Coates whistled. ‘Now that is something! You’re sure it repeats, though? It doesn’t just carry more charges? I’ve seen some cutcha affairs in my time — as your Indians would say.’

‘Believe me, Dan: this is a repeater right enough. I watched it put seven balls into a target in quick succession. And then put in another seven myself!’

‘Then this I really do want to see. Will you bring it over soon?’

‘Just as soon as I’m back from Hounslow — a week at most. Now come and see my mother. She is sorely in need of cheer this morning.’

It was a quarter after noon the next day when Hervey got word that Henrietta had arrived at Longleat. The hour presented a problem, since he supposed the family would be at their table: he could scarcely intrude without an invitation. But Daniel Coates’s admonition stung him still, and he was soon hurrying to the stable for his father’s cob. Between the two of them, Abel Towle and he had Jessye’s dam under saddle quicker than a dragoon at ‘alarm’, and Hervey was kicking on even as his father’s man was trying to pull the straw from her tail.

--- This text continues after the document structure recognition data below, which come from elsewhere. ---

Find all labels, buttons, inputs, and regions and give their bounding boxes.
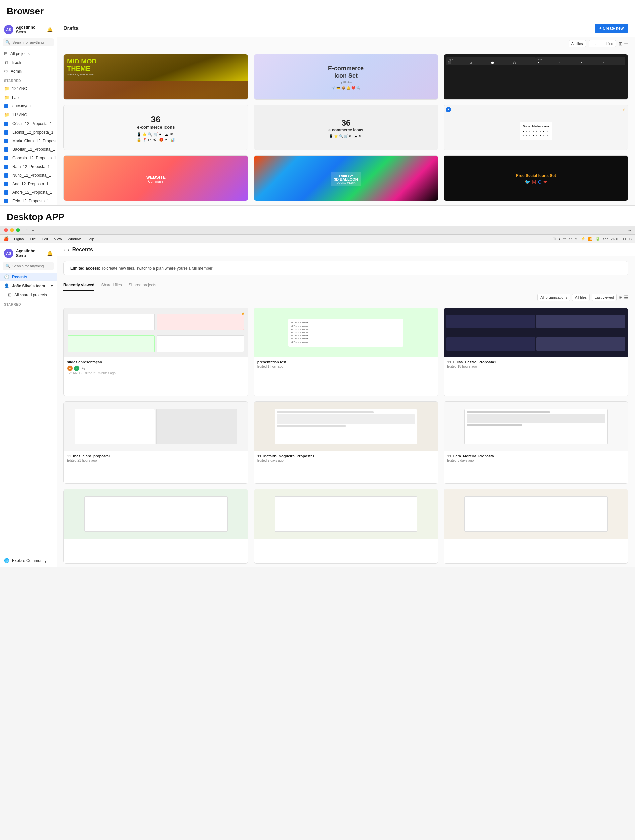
file-card-ecommerce2024[interactable]: Light ⬛◻⬤◯ Filled ■▪●▫	[444, 54, 629, 99]
recents-info: 11_Lara_Moreira_Proposta1 Edited 3 days …	[444, 452, 628, 465]
sidebar-item-recents[interactable]: 🕐 Recents	[0, 273, 57, 281]
desktop-section: Desktop APP ⌂ + ··· 🍎 Figma File Edit Vi…	[0, 206, 635, 567]
last-modified-filter[interactable]: Last modified	[589, 40, 616, 47]
file-card-teste[interactable]: Mid ModTheme mid century furniture shop …	[63, 54, 248, 99]
starred-label: Maria_Ciara_12_Proposta_1	[12, 139, 57, 143]
file-card-ecommerce[interactable]: E-commerceIcon Set by @kiritsur 🛒💳📦 🔔❤️🔍…	[254, 54, 439, 99]
starred-item-feio[interactable]: Feio_12_Proposta_1	[0, 197, 57, 205]
file-name: slides apresentação	[67, 360, 245, 364]
sidebar-item-explore-community[interactable]: 🌐 Explore Community	[0, 556, 57, 565]
file-icon	[4, 199, 8, 204]
file-name: 11_Mafalda_Nogueira_Proposta1	[257, 454, 435, 458]
recents-card-generic3[interactable]	[444, 489, 629, 564]
back-arrow-icon[interactable]: ‹	[63, 247, 65, 253]
list-view-icon[interactable]: ☰	[624, 41, 629, 46]
grid-view-icon[interactable]: ⊞	[619, 295, 623, 300]
file-card-36ecommerce[interactable]: 36 e-commerce icons 📱⭐🔍🛒♥☁✉ 36 Ecommerce…	[254, 105, 439, 150]
file-card-freesocial[interactable]: Free Social Icons Set 🐦 M C ❤	[444, 155, 629, 201]
menu-window[interactable]: Window	[65, 237, 83, 242]
sidebar-item-label: Trash	[11, 60, 21, 65]
grid-view-icon[interactable]: ⊞	[619, 41, 623, 46]
tab-shared-projects[interactable]: Shared projects	[129, 280, 156, 291]
starred-label: auto-layout	[12, 104, 32, 109]
sidebar-item-all-shared[interactable]: ⊞ All shared projects	[0, 291, 57, 299]
all-files-filter[interactable]: All files	[569, 40, 586, 47]
menu-file[interactable]: File	[27, 237, 39, 242]
starred-item-lab[interactable]: 📁 Lab	[0, 93, 57, 102]
file-thumbnail: 36 e-commerce icons 📱⭐🔍🛒♥☁✉ 🔒📍↩⟲🎁✂📊	[64, 105, 248, 150]
recents-card-lara[interactable]: 11_Lara_Moreira_Proposta1 Edited 3 days …	[444, 401, 629, 483]
recents-info: presentation test Edited 1 hour ago	[254, 357, 438, 371]
starred-item-goncalo[interactable]: Gonçalo_12_Proposta_1	[0, 154, 57, 163]
view-toggle: ⊞ ☰	[619, 41, 629, 46]
minimize-window-button[interactable]	[10, 228, 14, 232]
recents-card-slides[interactable]: ★ slides apresentação A L +2 12° ANO · E…	[63, 308, 248, 396]
new-tab-button[interactable]: +	[32, 227, 35, 233]
avatar: AS	[4, 249, 13, 258]
file-icon	[4, 191, 8, 195]
all-files-filter[interactable]: All files	[572, 294, 590, 301]
avatar-group: A L +2	[67, 365, 245, 371]
notification-bell-icon[interactable]: 🔔	[47, 27, 52, 32]
sidebar-item-all-projects[interactable]: ⊞ All projects	[0, 49, 57, 58]
file-card-social-media[interactable]: ✦ ☆ Social Media Icons ▪▫▪▫▪▫▪▫ ▫▪▫▪▫▪▫▪	[444, 105, 629, 150]
browser-user-menu[interactable]: AS Agostinho Serra 🔔	[0, 22, 57, 37]
page-title: Drafts	[63, 25, 79, 32]
sidebar-item-admin[interactable]: ⚙ Admin	[0, 67, 57, 76]
desktop-user-menu[interactable]: AS Agostinho Serra 🔔	[0, 246, 57, 261]
banner-text: To create new files, switch to a plan wh…	[101, 266, 213, 270]
starred-item-rafa[interactable]: Rafa_12_Proposta_1	[0, 163, 57, 171]
folder-icon: 📁	[4, 112, 9, 117]
starred-item-bacelar[interactable]: Bacelar_12_Proposta_1	[0, 145, 57, 154]
recents-card-generic1[interactable]	[63, 489, 248, 564]
starred-label: Rafa_12_Proposta_1	[12, 164, 50, 169]
create-new-button[interactable]: + Create new	[595, 24, 629, 33]
menu-edit[interactable]: Edit	[39, 237, 51, 242]
forward-arrow-icon[interactable]: ›	[68, 247, 70, 253]
recents-card-luisa[interactable]: 11_Luisa_Castro_Proposta1 Edited 18 hour…	[444, 308, 629, 396]
starred-item-autolayout[interactable]: auto-layout	[0, 102, 57, 111]
menu-figma[interactable]: Figma	[11, 237, 27, 242]
browser-sidebar: AS Agostinho Serra 🔔 🔍 ⊞ All projects 🗑 …	[0, 20, 57, 205]
browser-search-bar[interactable]: 🔍	[3, 38, 54, 46]
starred-item-nuno[interactable]: Nuno_12_Proposta_1	[0, 171, 57, 180]
recents-card-ines[interactable]: 11_ines_claro_proposta1 Edited 21 hours …	[63, 401, 248, 483]
notification-bell-icon[interactable]: 🔔	[47, 251, 52, 256]
search-input[interactable]	[12, 40, 51, 44]
sidebar-item-trash[interactable]: 🗑 Trash	[0, 58, 57, 67]
starred-item-leonor[interactable]: Leonor_12_proposta_1	[0, 128, 57, 137]
recents-thumbnail	[254, 489, 438, 539]
desktop-search-bar[interactable]: 🔍	[3, 262, 54, 270]
home-icon[interactable]: ⌂	[26, 227, 28, 232]
tab-recently-viewed[interactable]: Recently viewed	[63, 280, 94, 291]
menu-help[interactable]: Help	[84, 237, 97, 242]
browser-title: Browser	[0, 0, 635, 20]
starred-item-mariaciara[interactable]: Maria_Ciara_12_Proposta_1	[0, 137, 57, 145]
file-thumbnail: ✦ ☆ Social Media Icons ▪▫▪▫▪▫▪▫ ▫▪▫▪▫▪▫▪	[444, 105, 628, 150]
menu-view[interactable]: View	[51, 237, 65, 242]
last-viewed-filter[interactable]: Last viewed	[592, 294, 617, 301]
maximize-window-button[interactable]	[16, 228, 20, 232]
file-card-commuse[interactable]: WEBSITE Commuse	[63, 155, 248, 201]
list-view-icon[interactable]: ☰	[624, 295, 629, 300]
desktop-search-input[interactable]	[12, 264, 51, 268]
starred-item-cesar[interactable]: César_12_Proposta_1	[0, 119, 57, 128]
tab-shared-files[interactable]: Shared files	[101, 280, 122, 291]
starred-item-ana[interactable]: Ana_12_Proposta_1	[0, 180, 57, 188]
all-organizations-filter[interactable]: All organizations	[537, 294, 570, 301]
starred-item-andre[interactable]: Andre_12_Proposta_1	[0, 188, 57, 197]
sidebar-team-header[interactable]: 👤 João Silva's team ▾	[0, 281, 57, 291]
recents-thumbnail	[444, 308, 628, 357]
more-options-icon[interactable]: ···	[628, 228, 631, 232]
starred-item-11ano[interactable]: 📁 11° ANO	[0, 111, 57, 119]
starred-label: Lab	[12, 95, 19, 100]
close-window-button[interactable]	[4, 228, 8, 232]
starred-label: Gonçalo_12_Proposta_1	[12, 156, 56, 160]
starred-label: Feio_12_Proposta_1	[12, 199, 49, 204]
file-card-untitled[interactable]: 36 e-commerce icons 📱⭐🔍🛒♥☁✉ 🔒📍↩⟲🎁✂📊 Unti…	[63, 105, 248, 150]
recents-card-presentation[interactable]: #1 This is a header #2 This is a header …	[254, 308, 439, 396]
file-card-balloon[interactable]: FREE 60+ 3D BALLOON SOCIAL MEDIA	[254, 155, 439, 201]
recents-card-mafalda[interactable]: 11_Mafalda_Nogueira_Proposta1 Edited 2 d…	[254, 401, 439, 483]
starred-item-12ano[interactable]: 📁 12° ANO	[0, 84, 57, 93]
recents-card-generic2[interactable]	[254, 489, 439, 564]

But slow, ever so slow, was the old mare. Hervey hadn’t the heart to demand a trot when she refused his asking, even though the road was downhill for most of the way — and the last mile nothing but. From the gatehouse, on grass grazed short and springy by Lord Bath’s blackfaces, she did manage a stumbling jog, though still, he rued, no more than a doubling pace for even a battalion company (a light company would have shown him their heels for certain).

At last he was at the steps of the great house. One o’clock: he had walked it quicker many a time, and still arrived with not a bead of sweat. But this time his agitation was not from exertion. Here was the strange tightness in his vitals again — the analogue of peril, a gauge which showed that destruction was at hand unless he took immediate action. But what was he to do? What control over events might he seize? Henrietta’s was surely the initiative, not his. Nothing he said now, no matter how ardent or profound, would change her heart if it were against him, for fickle she had never been.

He had in his pocket the necklace that the Rajah of Chintal had pressed upon him; a favourite, the rajah had explained, of his late wife. It seemed so much a bauble now when he thought of how he had… abandoned Henrietta (could there be any other word?), first in London, then in France. And yet, surely, if she were so vexed with him — so vexed that their engagement was already broken for her part — she would have sent word that she would not receive him. He rallied a little, but then relapsed as quickly at the thought that she might merely wish to vent her anger on him.

He pulled the bell loop. Soon he would know the worst. Longleat park had been at the centre of his thoughts, one way or another, since first he was conscious of them. He heard the sheep on the hill and the rooks in the hanger: would he be allowed to hear them ever again?

The door opened. It was not a footman but the housekeeper who bid him enter, with a friendly ‘Good afternoon, Captain Hervey, sir.’

The smile encouraged him, and he smiled in return. ‘Mrs Cousens, I am very glad to be returned. Is Lady Henrietta at home?’

‘She is,’ came another voice, from the great staircase.

For all the times Matthew Hervey had been in want of words, never had he greater want than now. He could find nothing to utter but ‘Oh’. It sounded first like surprise — dismay, even.

But Henrietta was smiling — a warm, generous, open smile, for she had taken his ‘Oh’ to be rapture. Though she stood above him on the stairs she still contrived that doe-like look which had greeted him on his first return from France, the dark pools that were her eyes half raised to him, half turned from him. And there was a blush to her cheeks that no rouge had made.